Where the records below show a line containing "Identify the click", start copying; end with the line containing "Kullanım Koşulları (215, 1572)", and copy it too.

───── Data for analysis ─────

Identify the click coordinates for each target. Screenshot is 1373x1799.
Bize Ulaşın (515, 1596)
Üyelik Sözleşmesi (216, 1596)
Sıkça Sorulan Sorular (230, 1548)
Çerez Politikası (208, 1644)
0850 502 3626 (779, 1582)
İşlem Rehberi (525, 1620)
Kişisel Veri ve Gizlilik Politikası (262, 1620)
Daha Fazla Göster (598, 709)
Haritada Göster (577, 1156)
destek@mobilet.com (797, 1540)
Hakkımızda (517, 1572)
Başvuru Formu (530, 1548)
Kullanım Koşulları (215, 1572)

─────
───── Data for analysis ─────

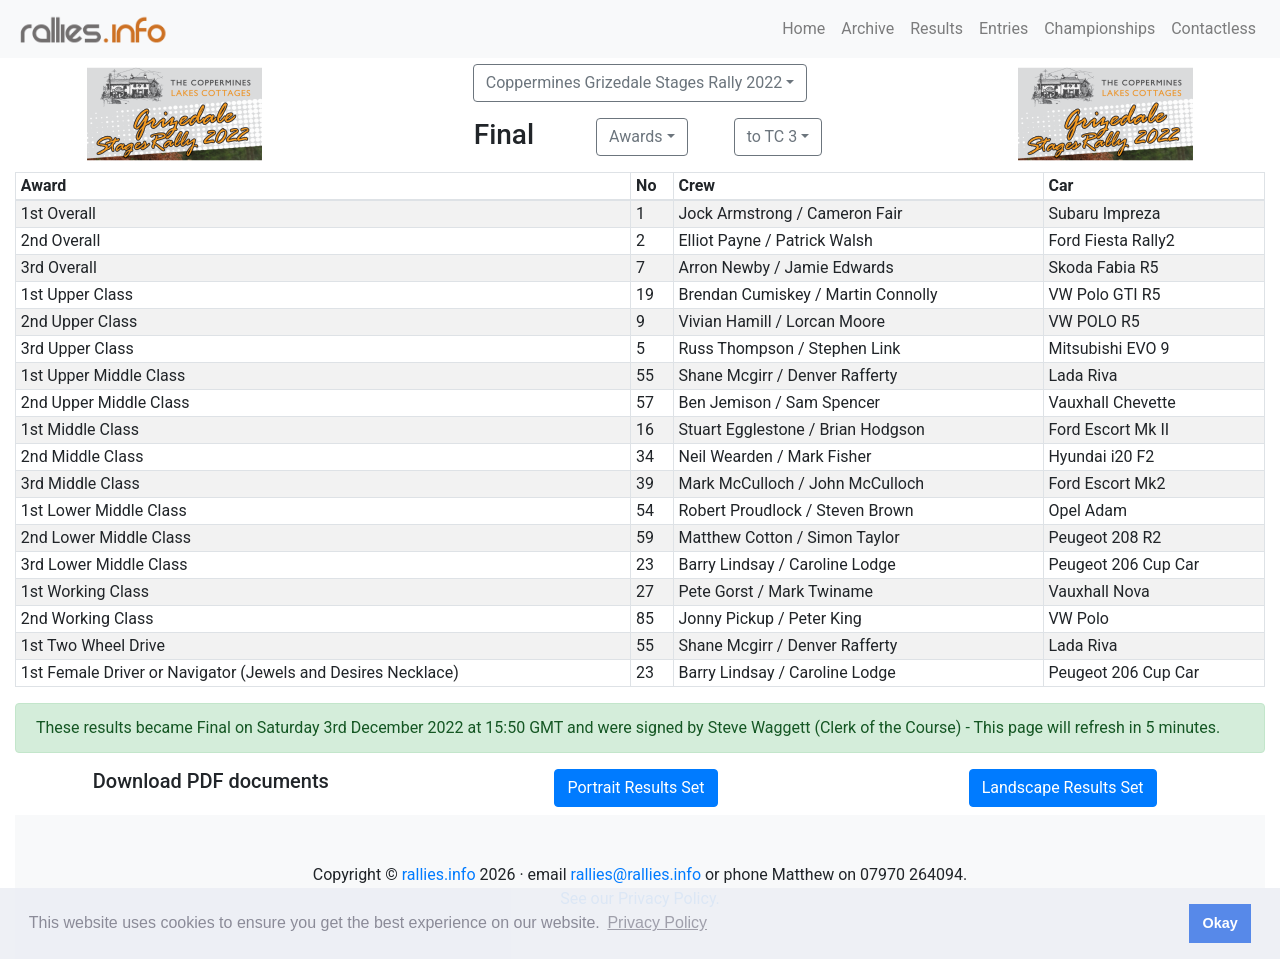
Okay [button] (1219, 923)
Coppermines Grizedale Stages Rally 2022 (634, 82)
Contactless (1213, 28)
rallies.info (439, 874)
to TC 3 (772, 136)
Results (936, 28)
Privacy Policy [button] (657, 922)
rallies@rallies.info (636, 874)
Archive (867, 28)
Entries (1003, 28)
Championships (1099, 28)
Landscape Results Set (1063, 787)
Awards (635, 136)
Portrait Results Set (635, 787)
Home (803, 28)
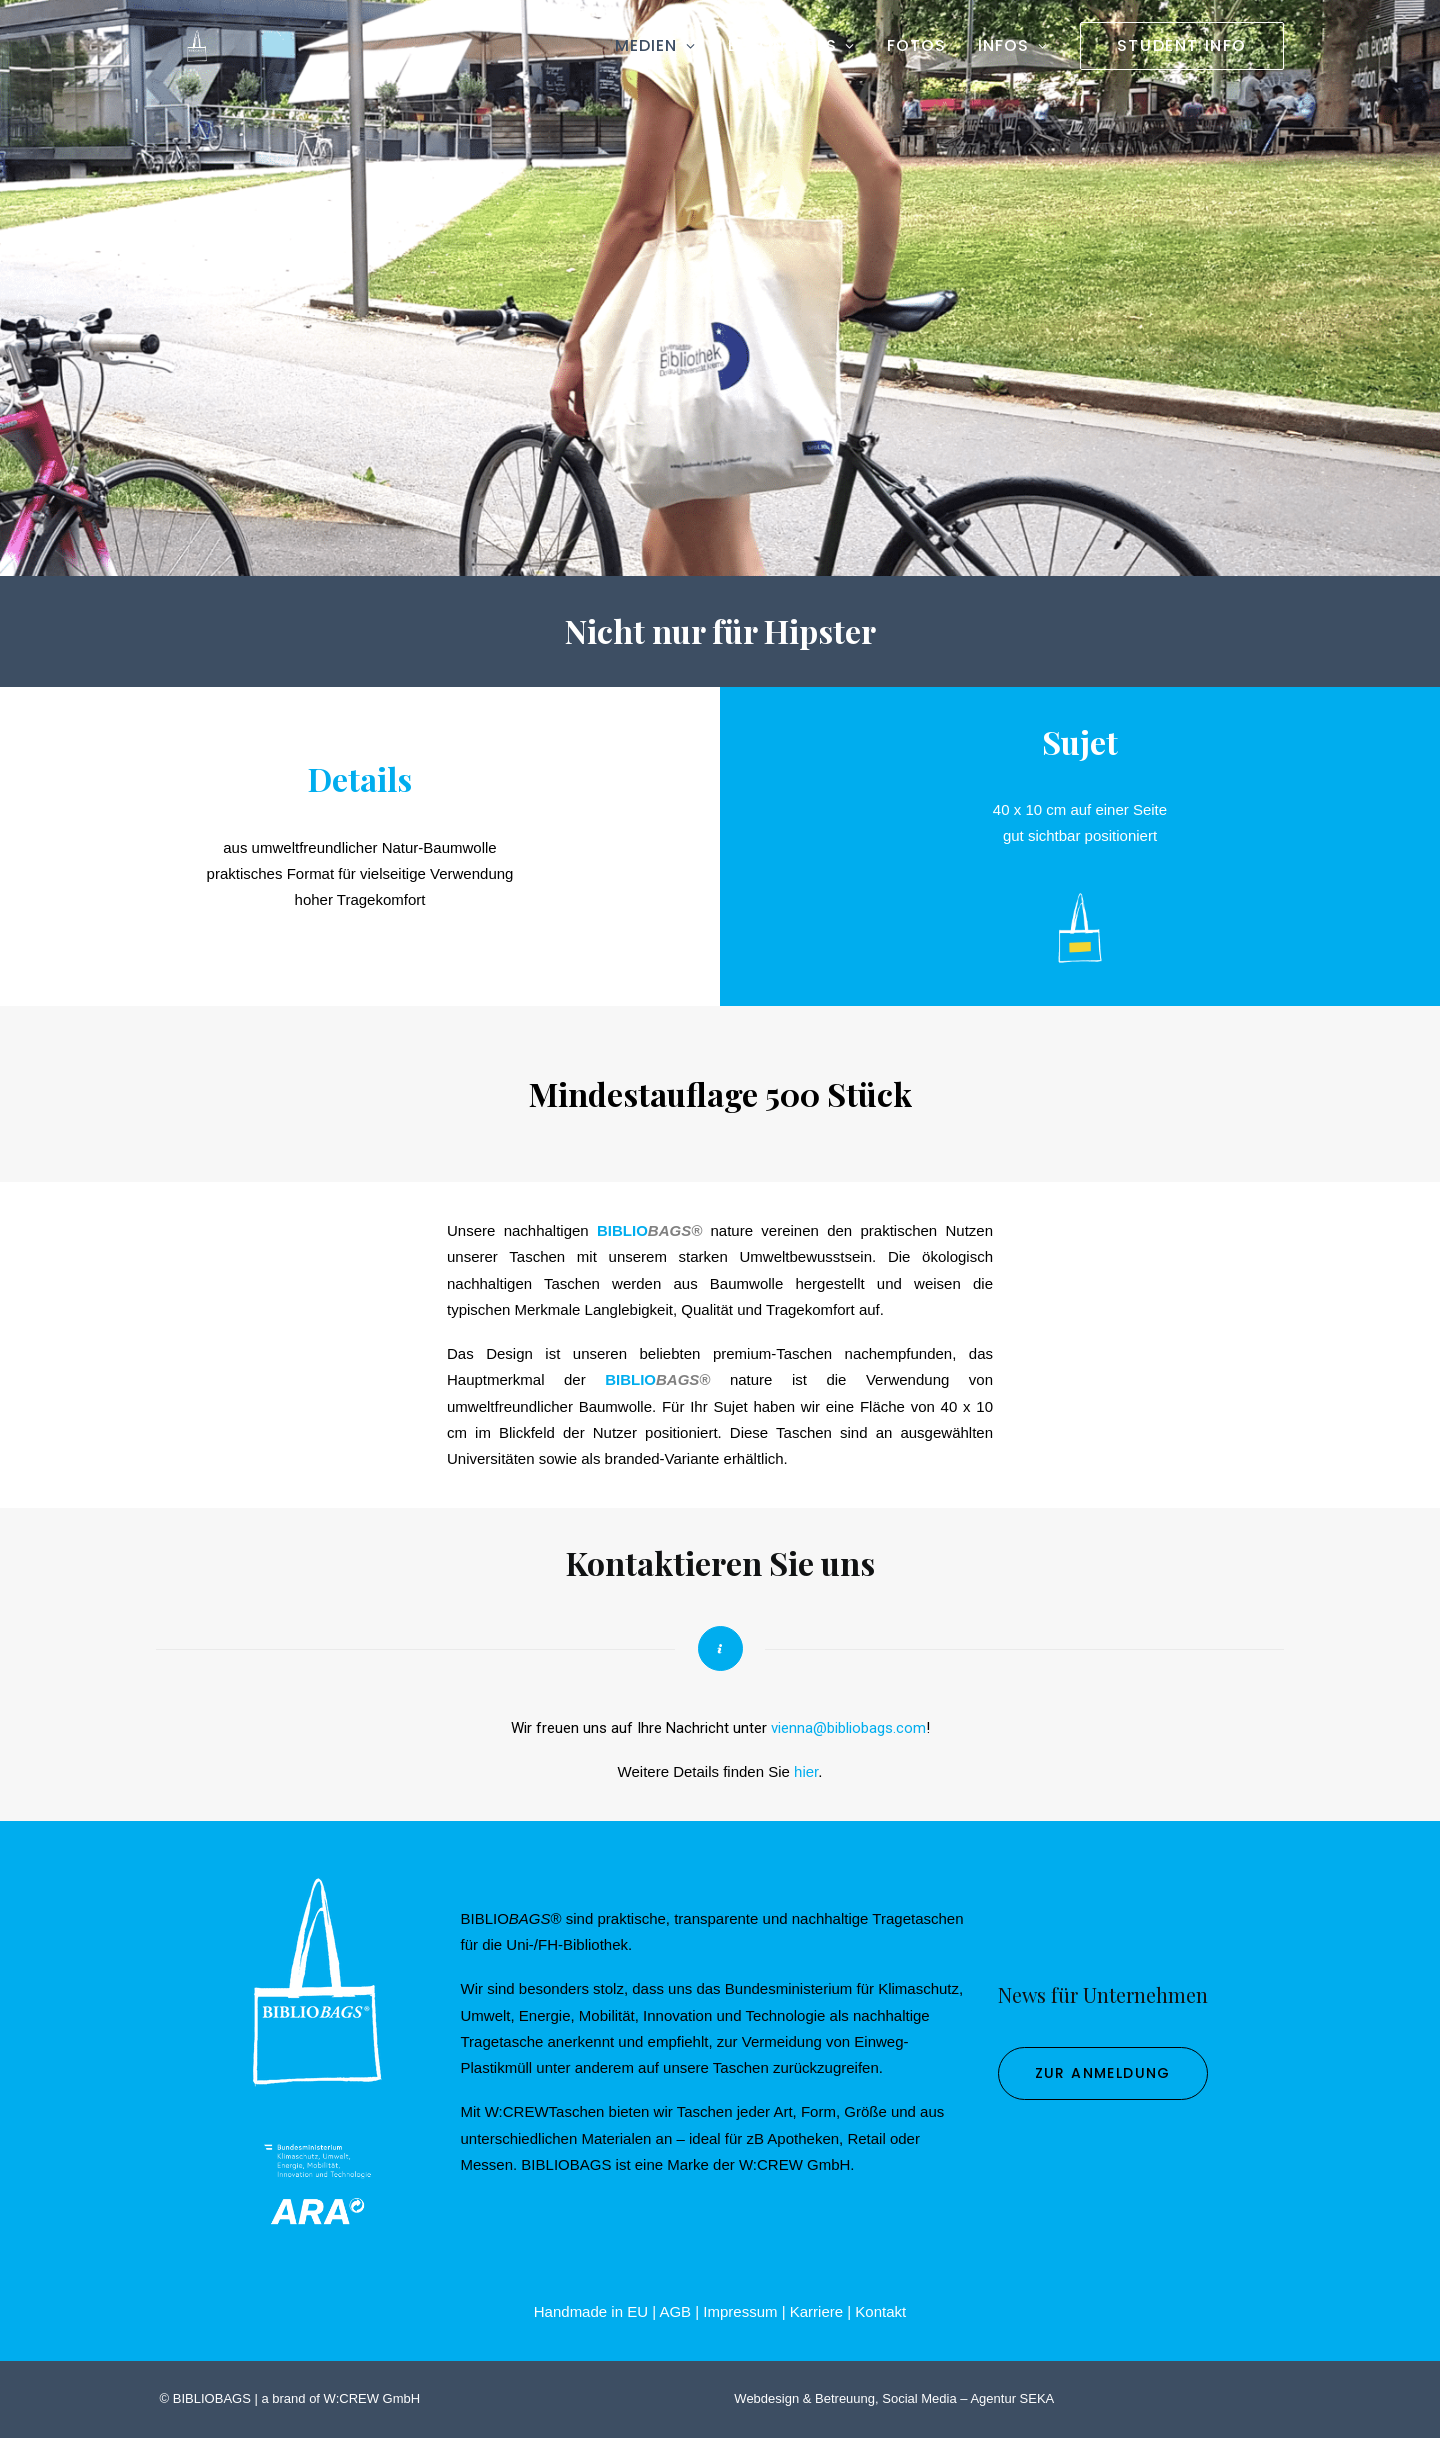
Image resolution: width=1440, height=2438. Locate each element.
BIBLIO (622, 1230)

─────

**Response to this task:**
Identify the click coordinates for each target. Screenshot is 1373x1799.
Bize Ulaşın (515, 1596)
Üyelik Sözleşmesi (216, 1596)
Sıkça Sorulan Sorular (230, 1548)
Çerez Politikası (208, 1644)
0850 502 3626 (779, 1582)
İşlem Rehberi (525, 1620)
Kişisel Veri ve Gizlilik Politikası (262, 1620)
Daha Fazla Göster (598, 709)
Haritada Göster (577, 1156)
destek@mobilet.com (797, 1540)
Hakkımızda (517, 1572)
Başvuru Formu (530, 1548)
Kullanım Koşulları (215, 1572)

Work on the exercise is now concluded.